§ Instructions to follow
Look through the listing underneath for "horizontal", and copy every line that has it.
__________
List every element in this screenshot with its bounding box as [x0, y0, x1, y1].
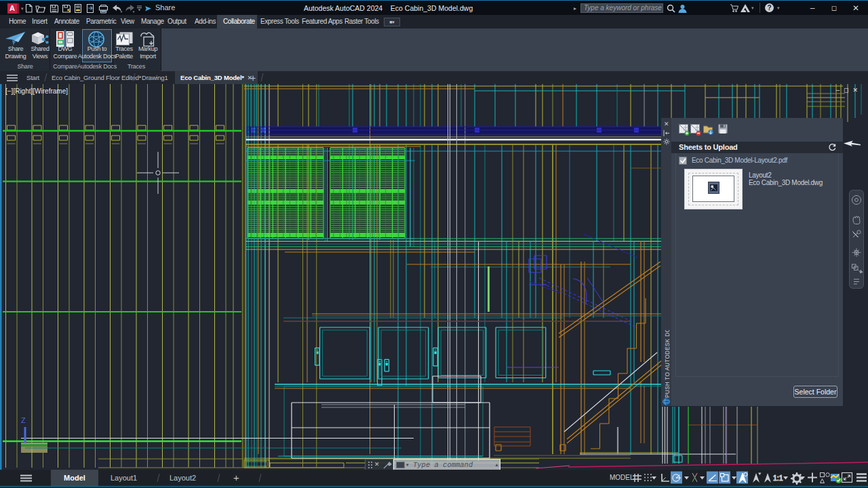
svg-text:PUSH TO AUTODESK DOCS: PUSH TO AUTODESK DOCS — [665, 330, 671, 398]
svg-text:Z: Z — [21, 416, 26, 424]
svg-text:1:1: 1:1 — [773, 474, 783, 482]
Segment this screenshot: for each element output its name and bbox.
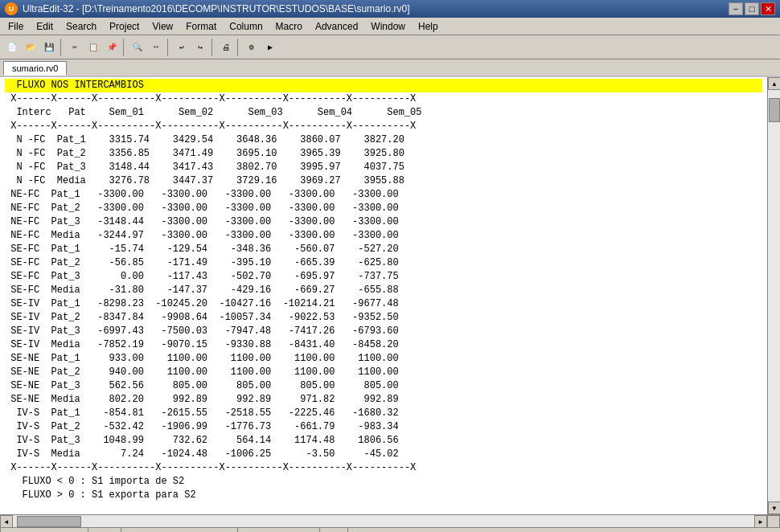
restore-button[interactable]: □ — [745, 2, 759, 15]
editor-line: SE-FC Pat_1 -15.74 -129.54 -348.36 -560.… — [5, 243, 399, 255]
editor-line: NE-FC Pat_2 -3300.00 -3300.00 -3300.00 -… — [5, 203, 399, 214]
menu-item-search[interactable]: Search — [60, 18, 103, 35]
editor-line: NE-FC Media -3244.97 -3300.00 -3300.00 -… — [5, 230, 399, 241]
redo-button[interactable]: ↪ — [191, 39, 209, 56]
tab-bar: sumario.rv0 — [0, 59, 780, 77]
editor-line: IV-S Pat_2 -532.42 -1906.99 -1776.73 -66… — [5, 421, 399, 432]
tab-sumario[interactable]: sumario.rv0 — [3, 61, 67, 76]
h-scroll-track[interactable] — [13, 515, 754, 527]
status-bar: Ln 103, Col 31, C0 DOS Mod: 02/05/2016 1… — [0, 527, 780, 532]
editor-content: FLUXO NOS INTERCAMBIOS X------X------X--… — [0, 77, 767, 504]
editor-line: SE-NE Media 802.20 992.89 992.89 971.82 … — [5, 394, 399, 405]
open-button[interactable]: 📂 — [22, 39, 39, 56]
editor-line: N -FC Media 3276.78 3447.37 3729.16 3969… — [5, 175, 404, 186]
horizontal-scrollbar[interactable]: ◄ ► — [0, 515, 767, 527]
menu-bar: FileEditSearchProjectViewFormatColumnMac… — [0, 18, 780, 35]
menu-item-edit[interactable]: Edit — [30, 18, 60, 35]
editor-line: N -FC Pat_3 3148.44 3417.43 3802.70 3995… — [5, 162, 404, 173]
toolbar-separator-5 — [237, 39, 240, 56]
menu-item-help[interactable]: Help — [412, 18, 445, 35]
scrollbar-corner — [767, 515, 780, 528]
editor-line: N -FC Pat_2 3356.85 3471.49 3695.10 3965… — [5, 148, 404, 159]
editor-line: SE-FC Pat_3 0.00 -117.43 -502.70 -695.97… — [5, 271, 399, 282]
undo-button[interactable]: ↩ — [173, 39, 191, 56]
highlighted-line: FLUXO NOS INTERCAMBIOS — [5, 79, 762, 92]
horizontal-scrollbar-row: ◄ ► — [0, 514, 780, 527]
editor-line: SE-IV Pat_2 -8347.84 -9908.64 -10057.34 … — [5, 312, 399, 323]
status-mode: INS — [320, 528, 348, 532]
editor-line: Interc Pat Sem_01 Sem_02 Sem_03 Sem_04 S… — [5, 107, 421, 118]
print-button[interactable]: 🖨 — [217, 39, 235, 56]
editor-container: FLUXO NOS INTERCAMBIOS X------X------X--… — [0, 77, 780, 514]
menu-item-column[interactable]: Column — [223, 18, 269, 35]
menu-item-window[interactable]: Window — [364, 18, 412, 35]
editor-line: SE-IV Pat_3 -6997.43 -7500.03 -7947.48 -… — [5, 325, 399, 337]
config-button[interactable]: ⚙ — [243, 39, 261, 56]
window-title: UltraEdit-32 - [D:\Treinamento2016\DECOM… — [23, 3, 409, 14]
save-button[interactable]: 💾 — [40, 39, 58, 56]
vertical-scrollbar[interactable]: ▲ ▼ — [767, 77, 780, 514]
replace-button[interactable]: ↔ — [147, 39, 165, 56]
editor-line: IV-S Pat_3 1048.99 732.62 564.14 1174.48… — [5, 435, 399, 446]
toolbar-separator-3 — [167, 39, 170, 56]
editor-line: X------X------X----------X----------X---… — [5, 93, 416, 104]
editor-line: FLUXO > 0 : S1 exporta para S2 — [5, 489, 196, 501]
editor-line: N -FC Pat_1 3315.74 3429.54 3648.36 3860… — [5, 134, 404, 145]
macro-button[interactable]: ▶ — [261, 39, 279, 56]
editor-line: SE-NE Pat_2 940.00 1100.00 1100.00 1100.… — [5, 366, 399, 378]
scroll-right-button[interactable]: ► — [754, 515, 767, 528]
scroll-track[interactable] — [768, 90, 780, 501]
status-position: Ln 103, Col 31, C0 — [0, 528, 88, 532]
close-button[interactable]: ✕ — [761, 2, 775, 15]
editor-line: IV-S Media 7.24 -1024.48 -1006.25 -3.50 … — [5, 448, 399, 460]
editor-line: SE-NE Pat_1 933.00 1100.00 1100.00 1100.… — [5, 353, 399, 364]
toolbar-separator-1 — [60, 39, 64, 56]
editor-line: SE-FC Pat_2 -56.85 -171.49 -395.10 -665.… — [5, 257, 399, 268]
h-scroll-thumb[interactable] — [17, 516, 81, 527]
editor-line: IV-S Pat_1 -854.81 -2615.55 -2518.55 -22… — [5, 407, 399, 419]
toolbar-separator-4 — [211, 39, 215, 56]
scroll-thumb[interactable] — [769, 98, 780, 122]
scroll-left-button[interactable]: ◄ — [0, 515, 13, 528]
status-filesize: File Size: 169534 — [238, 528, 320, 532]
paste-button[interactable]: 📌 — [103, 39, 121, 56]
editor-line: SE-IV Pat_1 -8298.23 -10245.20 -10427.16… — [5, 298, 399, 309]
scroll-down-button[interactable]: ▼ — [768, 501, 780, 514]
editor-line: SE-FC Media -31.80 -147.37 -429.16 -669.… — [5, 284, 399, 296]
editor-line: SE-IV Media -7852.19 -9070.15 -9330.88 -… — [5, 339, 399, 350]
editor[interactable]: FLUXO NOS INTERCAMBIOS X------X------X--… — [0, 77, 767, 514]
editor-line: FLUXO < 0 : S1 importa de S2 — [5, 476, 184, 487]
scroll-up-button[interactable]: ▲ — [768, 77, 780, 90]
status-modified: Mod: 02/05/2016 17:37:19 — [121, 528, 238, 532]
minimize-button[interactable]: − — [729, 2, 743, 15]
editor-line: NE-FC Pat_1 -3300.00 -3300.00 -3300.00 -… — [5, 189, 399, 200]
status-format: DOS — [88, 528, 121, 532]
menu-item-project[interactable]: Project — [103, 18, 146, 35]
editor-line: X------X------X----------X----------X---… — [5, 121, 416, 132]
title-bar: U UltraEdit-32 - [D:\Treinamento2016\DEC… — [0, 0, 780, 18]
cut-button[interactable]: ✂ — [66, 39, 84, 56]
menu-item-advanced[interactable]: Advanced — [309, 18, 364, 35]
app-icon: U — [5, 2, 18, 15]
copy-button[interactable]: 📋 — [84, 39, 102, 56]
editor-line: X------X------X----------X----------X---… — [5, 462, 416, 473]
menu-item-macro[interactable]: Macro — [269, 18, 309, 35]
toolbar-separator-2 — [123, 39, 126, 56]
menu-item-file[interactable]: File — [2, 18, 30, 35]
new-button[interactable]: 📄 — [3, 39, 21, 56]
menu-item-view[interactable]: View — [146, 18, 179, 35]
editor-line: SE-NE Pat_3 562.56 805.00 805.00 805.00 … — [5, 380, 399, 391]
find-button[interactable]: 🔍 — [129, 39, 146, 56]
toolbar: 📄 📂 💾 ✂ 📋 📌 🔍 ↔ ↩ ↪ 🖨 ⚙ ▶ — [0, 35, 780, 59]
editor-line: NE-FC Pat_3 -3148.44 -3300.00 -3300.00 -… — [5, 216, 399, 227]
menu-item-format[interactable]: Format — [179, 18, 223, 35]
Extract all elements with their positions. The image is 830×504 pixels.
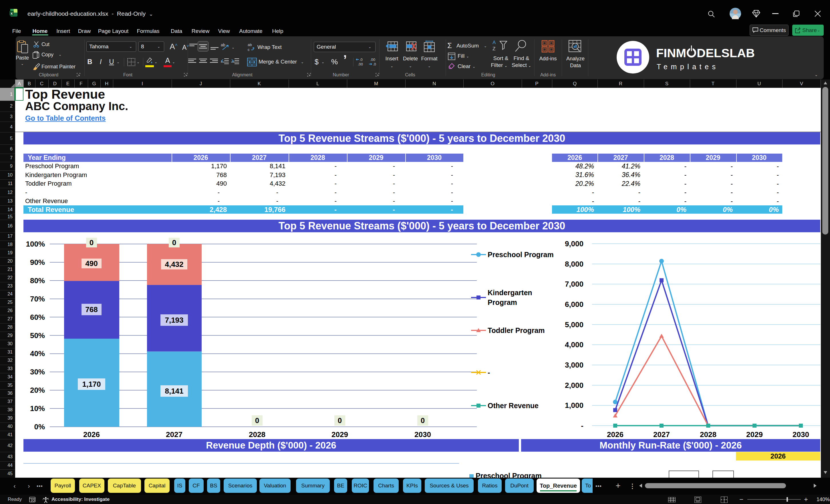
svg-text:8,000: 8,000 (565, 260, 583, 268)
svg-text:768: 768 (85, 305, 98, 314)
svg-text:0: 0 (255, 416, 259, 425)
svg-text:4,000: 4,000 (565, 340, 583, 349)
svg-text:2027: 2027 (653, 430, 670, 439)
svg-text:-: - (581, 421, 583, 430)
svg-text:90%: 90% (30, 258, 45, 266)
svg-text:Other Revenue: Other Revenue (488, 402, 539, 410)
svg-text:10%: 10% (30, 404, 45, 413)
svg-text:0: 0 (172, 238, 176, 247)
svg-text:2029: 2029 (331, 430, 348, 439)
svg-text:Toddler Program: Toddler Program (488, 326, 545, 335)
svg-text:0: 0 (338, 416, 342, 425)
svg-text:9,000: 9,000 (565, 240, 583, 248)
svg-text:7,193: 7,193 (165, 316, 183, 324)
svg-text:70%: 70% (30, 295, 45, 303)
svg-text:2026: 2026 (607, 430, 624, 439)
svg-text:1,000: 1,000 (565, 401, 583, 410)
svg-text:20%: 20% (30, 386, 45, 395)
svg-text:2030: 2030 (793, 430, 809, 439)
svg-text:30%: 30% (30, 368, 45, 376)
svg-text:100%: 100% (26, 240, 45, 248)
svg-text:Kindergarten: Kindergarten (488, 289, 532, 296)
svg-text:2027: 2027 (166, 430, 183, 439)
svg-text:8,141: 8,141 (165, 387, 183, 395)
svg-text:0: 0 (421, 416, 425, 425)
svg-text:3,000: 3,000 (565, 361, 583, 369)
svg-text:1,170: 1,170 (82, 380, 101, 388)
svg-text:2026: 2026 (83, 430, 100, 439)
svg-text:0: 0 (90, 238, 94, 247)
svg-text:2028: 2028 (249, 430, 265, 439)
svg-text:490: 490 (85, 259, 98, 268)
svg-text:50%: 50% (30, 331, 45, 340)
svg-text:-: - (488, 369, 490, 376)
svg-text:0%: 0% (34, 422, 45, 431)
svg-text:60%: 60% (30, 313, 45, 321)
svg-text:7,000: 7,000 (565, 280, 583, 288)
svg-text:6,000: 6,000 (565, 300, 583, 309)
svg-text:80%: 80% (30, 276, 45, 285)
svg-text:2030: 2030 (414, 430, 431, 439)
svg-text:Program: Program (488, 298, 517, 306)
svg-text:Preschool Program: Preschool Program (488, 251, 554, 259)
svg-text:40%: 40% (30, 349, 45, 358)
svg-text:2,000: 2,000 (565, 381, 583, 389)
svg-text:2029: 2029 (746, 430, 763, 439)
svg-text:4,432: 4,432 (165, 260, 183, 269)
svg-text:5,000: 5,000 (565, 320, 583, 329)
svg-text:2028: 2028 (700, 430, 716, 439)
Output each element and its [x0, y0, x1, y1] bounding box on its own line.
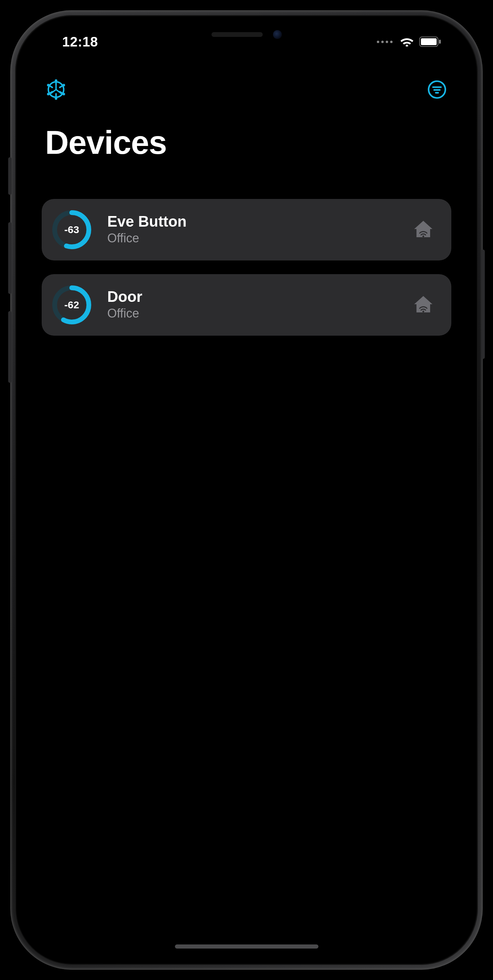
- home-icon: [412, 293, 434, 317]
- wifi-icon: [400, 37, 414, 47]
- phone-frame: 12:18: [10, 10, 483, 970]
- device-room: Office: [107, 231, 412, 247]
- cellular-dots-icon: [377, 41, 393, 43]
- gear-icon: [46, 79, 66, 101]
- device-text: Door Office: [107, 288, 412, 321]
- battery-icon: [419, 37, 441, 47]
- filter-icon: [427, 80, 447, 100]
- device-room: Office: [107, 305, 412, 321]
- screen: 12:18: [21, 21, 472, 959]
- device-row[interactable]: -62 Door Office: [42, 274, 451, 336]
- svg-rect-2: [439, 40, 441, 44]
- settings-button[interactable]: [45, 79, 67, 101]
- svg-point-4: [55, 79, 57, 82]
- volume-up-button: [8, 222, 12, 294]
- signal-ring: -62: [51, 285, 92, 325]
- device-name: Door: [107, 288, 412, 305]
- svg-rect-1: [421, 38, 437, 45]
- volume-down-button: [8, 311, 12, 383]
- side-button: [481, 250, 485, 359]
- signal-ring: -63: [51, 209, 92, 250]
- device-text: Eve Button Office: [107, 213, 412, 246]
- signal-value: -62: [51, 285, 92, 325]
- device-row[interactable]: -63 Eve Button Office: [42, 199, 451, 261]
- status-time: 12:18: [62, 34, 98, 49]
- status-right: [377, 37, 441, 47]
- filter-button[interactable]: [426, 79, 448, 101]
- svg-point-16: [422, 235, 424, 237]
- home-icon: [412, 218, 434, 241]
- notch: [154, 21, 339, 48]
- signal-value: -63: [51, 209, 92, 250]
- home-indicator[interactable]: [175, 945, 319, 948]
- front-camera: [273, 30, 282, 39]
- svg-point-19: [422, 311, 424, 312]
- page-title: Devices: [45, 124, 167, 161]
- speaker-grille: [211, 32, 263, 37]
- svg-point-5: [55, 97, 57, 100]
- mute-switch: [8, 157, 12, 195]
- svg-point-9: [62, 92, 65, 95]
- phone-bezel: 12:18: [15, 15, 478, 965]
- svg-point-8: [47, 92, 50, 95]
- device-list: -63 Eve Button Office -62 Door: [42, 199, 451, 336]
- svg-point-7: [62, 84, 65, 86]
- nav-bar: [21, 79, 472, 101]
- device-name: Eve Button: [107, 213, 412, 231]
- svg-point-6: [47, 84, 50, 86]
__________
§ Solution for this exercise
horizontal-scrollbar[interactable]: ◄ ► — [0, 515, 767, 527]
horizontal-scrollbar-row: ◄ ► — [0, 514, 780, 527]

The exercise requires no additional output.